Townsend also worked as an educational workshop consultant for the Warren County Schools, Green River Regional Educational Cooperative (GRREC) and occasionally for the state at large. She holds a bachelor’s degree from the University of Kentucky, and a master’s, Rank I certification and a reading endorsement from Western Kentucky University. She also studied Montessori at Xavier University in Cincinnati, Ohio.
She actively served as sponsor of several school and youth-based organizations such as the National Honor Society, Quill and Scroll, Black History Club, Afro-American History Club, two organizations for gifted disadvantaged students from area high schools — SUTE (Students United to Excel) and SAY (Sponsor a Youth), the DAR (Daughters of the American Revolution), JAC (Junior American Citizens) and Bowling Green Youth Achievers. For many years, she was on The Governors Scholars Statewide Selection Committee, was Daily News Correspondent Advisor for local schools, and established and taught the first diversity course in the Warren County District.
A partial list of Townsend’s awards and career highlights include being named as Kentucky Distinguished Educator (1992), Kentucky Colonel via KERA (Kentucky Educational Reform Act), serving as Minority Affairs Rep to the KCTE Board/LA (Spring 1997), NAACP Youth Achiever Adult Award (1993), DAR/JAC Thatcher Pin Award, American Legion Youth Leadership Award, and her poetry about the defunct Jonesville Community, which is housed in the Kentucky Museum on WKU’s campus, is used in university honors courses.
A resident of London, Wendell Worley began his teaching career in 1984 at Laurel County High School. Worley has spent his entire 32-year tenure at the school, now named South Laurel High School. There he teaches Advanced Placement (A.P.) American Government & Politics and Honors Civics & Economics. He began the first A.P. class (AP U.S. History) in Laurel County and taught that subject for more than 25 years. He earned his associate’s degree from Sue Bennett College in London (1982), a bachelor’s degree from Cumberland College in Williamsburg (1984), and a master’s degree (1990) and a Rank I (1995) from Union College in Barbourville.

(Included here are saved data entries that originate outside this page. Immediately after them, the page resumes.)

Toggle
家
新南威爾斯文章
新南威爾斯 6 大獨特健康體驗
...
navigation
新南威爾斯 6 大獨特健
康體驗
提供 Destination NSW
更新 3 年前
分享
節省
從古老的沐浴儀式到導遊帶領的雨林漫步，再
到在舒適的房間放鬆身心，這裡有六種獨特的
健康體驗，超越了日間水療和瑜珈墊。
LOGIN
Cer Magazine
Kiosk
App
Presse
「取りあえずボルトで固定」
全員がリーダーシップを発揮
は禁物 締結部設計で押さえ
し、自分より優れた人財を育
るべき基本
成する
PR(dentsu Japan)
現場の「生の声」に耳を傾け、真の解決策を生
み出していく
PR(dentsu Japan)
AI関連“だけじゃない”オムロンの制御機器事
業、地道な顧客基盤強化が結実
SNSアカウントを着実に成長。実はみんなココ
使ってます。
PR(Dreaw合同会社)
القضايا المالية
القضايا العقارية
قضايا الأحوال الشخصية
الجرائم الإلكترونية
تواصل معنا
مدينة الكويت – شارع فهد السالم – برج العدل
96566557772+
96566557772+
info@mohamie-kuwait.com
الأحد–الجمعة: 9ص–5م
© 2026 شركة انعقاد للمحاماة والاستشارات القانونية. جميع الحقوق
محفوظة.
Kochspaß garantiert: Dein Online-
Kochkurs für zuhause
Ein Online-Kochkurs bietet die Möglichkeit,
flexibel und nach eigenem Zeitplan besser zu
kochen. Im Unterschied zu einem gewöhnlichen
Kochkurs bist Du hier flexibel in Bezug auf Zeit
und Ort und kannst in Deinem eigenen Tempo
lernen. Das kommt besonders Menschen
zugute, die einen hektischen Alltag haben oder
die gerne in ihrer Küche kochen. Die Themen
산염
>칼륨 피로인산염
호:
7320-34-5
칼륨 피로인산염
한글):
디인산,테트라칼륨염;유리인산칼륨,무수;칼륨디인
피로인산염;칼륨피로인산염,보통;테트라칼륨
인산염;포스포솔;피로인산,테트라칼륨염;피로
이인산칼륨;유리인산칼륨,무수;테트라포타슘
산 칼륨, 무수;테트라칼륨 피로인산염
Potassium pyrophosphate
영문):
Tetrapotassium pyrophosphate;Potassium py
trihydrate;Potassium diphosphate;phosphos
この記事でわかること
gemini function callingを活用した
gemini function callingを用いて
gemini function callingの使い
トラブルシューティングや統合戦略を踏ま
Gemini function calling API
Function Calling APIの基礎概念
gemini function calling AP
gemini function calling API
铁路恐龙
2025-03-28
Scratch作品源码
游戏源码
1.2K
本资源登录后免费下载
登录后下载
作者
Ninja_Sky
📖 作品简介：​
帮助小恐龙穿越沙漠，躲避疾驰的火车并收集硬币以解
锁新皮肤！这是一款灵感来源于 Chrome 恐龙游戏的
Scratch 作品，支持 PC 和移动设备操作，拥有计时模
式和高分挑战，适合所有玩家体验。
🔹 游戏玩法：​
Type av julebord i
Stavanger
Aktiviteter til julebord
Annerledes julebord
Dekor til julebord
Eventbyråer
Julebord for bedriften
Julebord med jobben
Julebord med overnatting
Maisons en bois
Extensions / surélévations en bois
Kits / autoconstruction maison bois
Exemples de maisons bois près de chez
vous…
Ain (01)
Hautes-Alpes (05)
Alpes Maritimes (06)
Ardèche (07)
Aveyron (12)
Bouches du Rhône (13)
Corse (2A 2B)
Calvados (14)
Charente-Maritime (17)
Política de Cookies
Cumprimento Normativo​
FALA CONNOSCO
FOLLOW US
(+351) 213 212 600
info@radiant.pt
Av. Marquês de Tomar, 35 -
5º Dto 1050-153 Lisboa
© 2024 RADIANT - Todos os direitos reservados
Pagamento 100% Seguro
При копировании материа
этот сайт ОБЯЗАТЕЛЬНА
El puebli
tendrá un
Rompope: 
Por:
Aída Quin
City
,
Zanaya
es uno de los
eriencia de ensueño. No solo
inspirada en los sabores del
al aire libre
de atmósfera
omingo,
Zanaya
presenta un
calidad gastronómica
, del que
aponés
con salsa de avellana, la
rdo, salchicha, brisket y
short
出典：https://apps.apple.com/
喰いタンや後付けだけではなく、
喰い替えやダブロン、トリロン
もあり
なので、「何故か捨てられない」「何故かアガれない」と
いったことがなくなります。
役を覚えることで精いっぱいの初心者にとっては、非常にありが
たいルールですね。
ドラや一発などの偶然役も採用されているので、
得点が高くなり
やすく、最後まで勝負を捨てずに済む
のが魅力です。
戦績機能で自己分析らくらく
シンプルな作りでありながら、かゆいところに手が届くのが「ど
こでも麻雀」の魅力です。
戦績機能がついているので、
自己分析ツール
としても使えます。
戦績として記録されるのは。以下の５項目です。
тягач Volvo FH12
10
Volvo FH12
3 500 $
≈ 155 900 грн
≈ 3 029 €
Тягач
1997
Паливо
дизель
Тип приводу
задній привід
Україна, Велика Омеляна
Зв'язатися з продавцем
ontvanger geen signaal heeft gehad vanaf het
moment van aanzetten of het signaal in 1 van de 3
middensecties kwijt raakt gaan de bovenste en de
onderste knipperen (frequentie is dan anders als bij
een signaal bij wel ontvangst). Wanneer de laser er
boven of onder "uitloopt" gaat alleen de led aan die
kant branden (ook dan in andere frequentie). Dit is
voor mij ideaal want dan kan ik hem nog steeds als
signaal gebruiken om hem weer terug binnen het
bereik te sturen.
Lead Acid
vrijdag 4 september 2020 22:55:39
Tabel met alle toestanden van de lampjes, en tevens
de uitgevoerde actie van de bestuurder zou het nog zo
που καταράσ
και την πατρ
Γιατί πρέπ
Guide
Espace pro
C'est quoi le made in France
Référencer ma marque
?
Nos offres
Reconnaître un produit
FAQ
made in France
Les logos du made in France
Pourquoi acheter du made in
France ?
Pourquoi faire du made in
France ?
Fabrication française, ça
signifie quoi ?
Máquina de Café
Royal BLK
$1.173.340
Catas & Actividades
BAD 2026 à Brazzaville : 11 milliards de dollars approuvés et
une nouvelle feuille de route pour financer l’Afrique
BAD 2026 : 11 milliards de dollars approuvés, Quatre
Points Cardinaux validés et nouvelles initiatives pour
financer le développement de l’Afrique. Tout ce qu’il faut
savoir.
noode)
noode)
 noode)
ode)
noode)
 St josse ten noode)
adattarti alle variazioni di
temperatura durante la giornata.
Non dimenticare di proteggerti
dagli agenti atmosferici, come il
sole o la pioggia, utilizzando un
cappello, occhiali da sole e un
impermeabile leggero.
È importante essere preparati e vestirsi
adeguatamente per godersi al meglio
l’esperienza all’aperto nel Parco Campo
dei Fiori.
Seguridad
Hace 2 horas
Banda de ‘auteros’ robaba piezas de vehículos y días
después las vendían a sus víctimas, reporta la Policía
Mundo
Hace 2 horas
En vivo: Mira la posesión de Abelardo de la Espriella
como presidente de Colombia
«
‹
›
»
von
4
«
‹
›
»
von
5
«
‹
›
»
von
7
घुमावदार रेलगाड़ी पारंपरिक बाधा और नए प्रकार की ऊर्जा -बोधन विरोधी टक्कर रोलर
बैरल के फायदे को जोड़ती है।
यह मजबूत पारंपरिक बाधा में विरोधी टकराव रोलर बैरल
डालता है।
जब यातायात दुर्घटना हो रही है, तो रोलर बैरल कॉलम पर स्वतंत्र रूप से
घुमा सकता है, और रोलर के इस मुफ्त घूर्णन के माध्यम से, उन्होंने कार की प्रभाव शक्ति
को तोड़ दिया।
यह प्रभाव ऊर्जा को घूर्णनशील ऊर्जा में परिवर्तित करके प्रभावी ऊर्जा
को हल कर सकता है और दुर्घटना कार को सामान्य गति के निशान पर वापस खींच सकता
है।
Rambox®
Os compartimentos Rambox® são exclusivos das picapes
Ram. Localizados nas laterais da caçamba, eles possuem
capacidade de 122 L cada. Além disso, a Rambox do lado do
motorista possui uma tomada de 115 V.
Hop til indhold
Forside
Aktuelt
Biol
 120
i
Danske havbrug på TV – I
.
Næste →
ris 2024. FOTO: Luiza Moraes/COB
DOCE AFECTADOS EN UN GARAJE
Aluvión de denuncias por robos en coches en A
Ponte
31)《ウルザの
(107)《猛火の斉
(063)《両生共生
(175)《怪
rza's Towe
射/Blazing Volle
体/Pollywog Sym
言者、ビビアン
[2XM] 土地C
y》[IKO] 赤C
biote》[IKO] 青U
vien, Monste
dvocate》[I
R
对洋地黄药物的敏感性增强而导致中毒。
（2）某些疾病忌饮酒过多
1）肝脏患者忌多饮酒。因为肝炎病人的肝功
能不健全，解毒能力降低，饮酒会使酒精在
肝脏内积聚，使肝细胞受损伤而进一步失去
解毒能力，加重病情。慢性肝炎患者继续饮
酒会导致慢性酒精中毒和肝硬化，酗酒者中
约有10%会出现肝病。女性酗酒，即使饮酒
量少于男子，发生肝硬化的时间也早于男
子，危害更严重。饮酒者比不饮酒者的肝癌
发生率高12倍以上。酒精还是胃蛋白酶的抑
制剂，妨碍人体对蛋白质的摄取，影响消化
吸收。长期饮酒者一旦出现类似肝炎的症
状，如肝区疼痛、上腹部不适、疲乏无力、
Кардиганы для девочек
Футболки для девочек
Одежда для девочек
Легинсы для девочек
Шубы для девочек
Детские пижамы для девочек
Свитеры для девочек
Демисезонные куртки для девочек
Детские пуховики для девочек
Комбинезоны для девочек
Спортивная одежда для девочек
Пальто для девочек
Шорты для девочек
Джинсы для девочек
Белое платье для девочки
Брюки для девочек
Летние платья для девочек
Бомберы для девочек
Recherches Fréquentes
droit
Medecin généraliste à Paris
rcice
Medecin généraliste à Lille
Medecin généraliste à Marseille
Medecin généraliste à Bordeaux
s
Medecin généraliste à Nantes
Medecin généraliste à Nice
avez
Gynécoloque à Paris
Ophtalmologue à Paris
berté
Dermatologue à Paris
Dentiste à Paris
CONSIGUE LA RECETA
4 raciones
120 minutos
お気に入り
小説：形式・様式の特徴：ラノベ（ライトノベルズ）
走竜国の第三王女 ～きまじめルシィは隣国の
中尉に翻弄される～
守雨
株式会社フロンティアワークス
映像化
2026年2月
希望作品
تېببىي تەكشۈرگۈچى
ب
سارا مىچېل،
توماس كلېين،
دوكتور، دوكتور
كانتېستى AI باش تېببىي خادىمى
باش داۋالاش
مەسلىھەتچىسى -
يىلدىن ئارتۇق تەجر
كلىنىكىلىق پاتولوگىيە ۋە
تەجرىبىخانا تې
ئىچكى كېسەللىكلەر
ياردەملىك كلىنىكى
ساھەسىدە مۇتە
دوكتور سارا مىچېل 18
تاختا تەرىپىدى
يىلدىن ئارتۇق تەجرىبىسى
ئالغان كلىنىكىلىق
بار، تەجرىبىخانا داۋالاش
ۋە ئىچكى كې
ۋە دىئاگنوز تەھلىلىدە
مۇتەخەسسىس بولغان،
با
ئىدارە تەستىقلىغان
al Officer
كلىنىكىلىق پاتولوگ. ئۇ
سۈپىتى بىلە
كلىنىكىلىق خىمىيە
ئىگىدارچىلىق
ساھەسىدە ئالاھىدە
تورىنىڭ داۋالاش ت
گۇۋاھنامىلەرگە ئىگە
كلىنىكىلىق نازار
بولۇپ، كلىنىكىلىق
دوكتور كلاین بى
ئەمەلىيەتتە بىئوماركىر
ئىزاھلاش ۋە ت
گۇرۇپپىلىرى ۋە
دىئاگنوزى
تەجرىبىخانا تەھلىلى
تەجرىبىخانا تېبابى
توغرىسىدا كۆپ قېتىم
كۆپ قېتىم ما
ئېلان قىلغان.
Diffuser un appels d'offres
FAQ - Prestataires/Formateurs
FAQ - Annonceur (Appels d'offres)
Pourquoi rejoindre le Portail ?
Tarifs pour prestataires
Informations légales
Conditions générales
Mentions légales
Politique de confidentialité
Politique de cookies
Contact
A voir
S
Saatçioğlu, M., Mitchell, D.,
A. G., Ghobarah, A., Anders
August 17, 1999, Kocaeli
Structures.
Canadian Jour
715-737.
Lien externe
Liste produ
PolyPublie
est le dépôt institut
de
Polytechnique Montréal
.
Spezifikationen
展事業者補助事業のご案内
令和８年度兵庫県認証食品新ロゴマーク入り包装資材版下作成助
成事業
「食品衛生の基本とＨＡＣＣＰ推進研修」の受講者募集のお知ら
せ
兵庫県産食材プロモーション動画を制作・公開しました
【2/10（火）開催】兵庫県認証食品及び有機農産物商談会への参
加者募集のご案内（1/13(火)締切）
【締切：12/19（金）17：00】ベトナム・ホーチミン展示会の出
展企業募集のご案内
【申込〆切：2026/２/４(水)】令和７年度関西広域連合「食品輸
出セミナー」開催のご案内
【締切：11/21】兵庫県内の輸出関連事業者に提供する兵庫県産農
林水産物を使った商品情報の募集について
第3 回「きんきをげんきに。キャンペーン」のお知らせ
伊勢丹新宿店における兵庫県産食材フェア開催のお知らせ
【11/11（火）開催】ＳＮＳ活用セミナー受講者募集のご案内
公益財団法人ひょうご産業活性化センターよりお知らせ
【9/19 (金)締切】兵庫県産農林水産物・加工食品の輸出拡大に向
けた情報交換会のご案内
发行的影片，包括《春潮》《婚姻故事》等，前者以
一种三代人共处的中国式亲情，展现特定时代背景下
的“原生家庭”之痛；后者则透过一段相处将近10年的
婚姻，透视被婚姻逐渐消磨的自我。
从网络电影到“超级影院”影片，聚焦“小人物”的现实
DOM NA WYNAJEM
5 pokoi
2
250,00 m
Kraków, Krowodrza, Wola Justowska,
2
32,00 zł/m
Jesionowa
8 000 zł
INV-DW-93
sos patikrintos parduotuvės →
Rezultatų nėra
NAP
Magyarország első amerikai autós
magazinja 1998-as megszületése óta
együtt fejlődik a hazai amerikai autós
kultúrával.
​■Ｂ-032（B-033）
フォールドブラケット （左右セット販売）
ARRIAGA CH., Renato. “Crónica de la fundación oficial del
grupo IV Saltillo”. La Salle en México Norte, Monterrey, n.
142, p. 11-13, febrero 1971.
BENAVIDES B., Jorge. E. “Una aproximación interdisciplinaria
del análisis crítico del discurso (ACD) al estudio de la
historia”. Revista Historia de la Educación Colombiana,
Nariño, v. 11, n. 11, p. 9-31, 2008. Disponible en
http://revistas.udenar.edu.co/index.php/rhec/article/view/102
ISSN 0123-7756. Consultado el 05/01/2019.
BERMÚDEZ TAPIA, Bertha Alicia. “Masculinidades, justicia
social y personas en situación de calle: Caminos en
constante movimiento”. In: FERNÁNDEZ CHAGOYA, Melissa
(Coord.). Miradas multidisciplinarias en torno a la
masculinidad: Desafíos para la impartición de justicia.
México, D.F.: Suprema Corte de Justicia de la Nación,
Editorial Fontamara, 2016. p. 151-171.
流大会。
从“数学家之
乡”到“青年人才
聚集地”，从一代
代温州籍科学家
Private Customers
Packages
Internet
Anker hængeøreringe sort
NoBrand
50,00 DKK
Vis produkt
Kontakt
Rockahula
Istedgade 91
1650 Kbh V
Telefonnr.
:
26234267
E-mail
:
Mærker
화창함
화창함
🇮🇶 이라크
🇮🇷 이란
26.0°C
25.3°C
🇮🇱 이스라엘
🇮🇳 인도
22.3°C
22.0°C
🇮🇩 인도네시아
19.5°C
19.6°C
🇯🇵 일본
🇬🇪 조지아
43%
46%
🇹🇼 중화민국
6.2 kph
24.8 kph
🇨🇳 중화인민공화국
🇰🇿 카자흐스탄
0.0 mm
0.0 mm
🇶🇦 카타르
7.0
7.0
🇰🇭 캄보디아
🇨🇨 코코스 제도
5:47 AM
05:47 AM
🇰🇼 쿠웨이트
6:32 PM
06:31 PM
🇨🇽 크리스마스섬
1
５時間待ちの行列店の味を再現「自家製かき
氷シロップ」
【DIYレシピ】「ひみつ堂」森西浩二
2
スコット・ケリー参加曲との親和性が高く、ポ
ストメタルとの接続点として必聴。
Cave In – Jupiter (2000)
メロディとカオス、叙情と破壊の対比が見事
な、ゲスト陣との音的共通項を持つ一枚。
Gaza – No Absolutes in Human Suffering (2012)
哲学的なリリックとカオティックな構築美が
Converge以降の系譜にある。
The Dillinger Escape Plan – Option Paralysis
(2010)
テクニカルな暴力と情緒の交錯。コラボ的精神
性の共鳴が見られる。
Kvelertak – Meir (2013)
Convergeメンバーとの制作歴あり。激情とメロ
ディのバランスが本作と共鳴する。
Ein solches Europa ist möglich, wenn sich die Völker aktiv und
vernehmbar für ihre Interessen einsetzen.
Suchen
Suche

In addition to his classroom teaching responsibilities, Worley has served as the chair of the Social Studies Department, as a member of the Site Based Decision Making Council, and as coach of the school’s Quick Recall Team. A partial list of Worley’s awards include the United States Presidential Scholar Program’s Distinguished Teacher (1993), Laurel County High School Teacher of the Year (1994), South Laurel High School Outstanding Teacher (1996-97), London-Laurel Chamber of Commerce Teacher of the Year (2011), Campbellsville University/WKYT-TV Excellence in Teaching Award (2002, 2011) and UK Teacher Who Made a Difference (2001, 2014).